_Assignment_.
Please restate each line of the data below exactly. Omit all images.

_Provided records_.
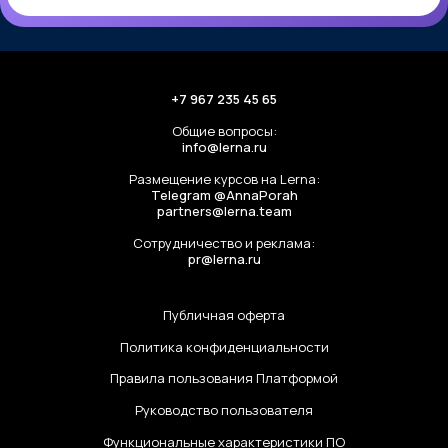
+7 967 235 45 65
Общие вопросы:
info@lerna.ru
Размещение курсов на Lerna:
Telegram @AnnaPorah
partners@lerna.team
Сотрудничество и реклама:
pr@lerna.ru
Публичная оферта
Политика конфиденциальности
Правила пользования Платформой
Руководство пользователя
Функциональные характеристики ПО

_Solution_.
+7 967 235 45 65
Общие вопросы:
info@lerna.ru
Размещение курсов на Lerna:
Telegram @AnnaPorah
partners@lerna.team
Сотрудничество и реклама:
pr@lerna.ru
Публичная оферта
Политика конфиденциальности
Правила пользования Платформой
Руководство пользователя
Функциональные характеристики ПО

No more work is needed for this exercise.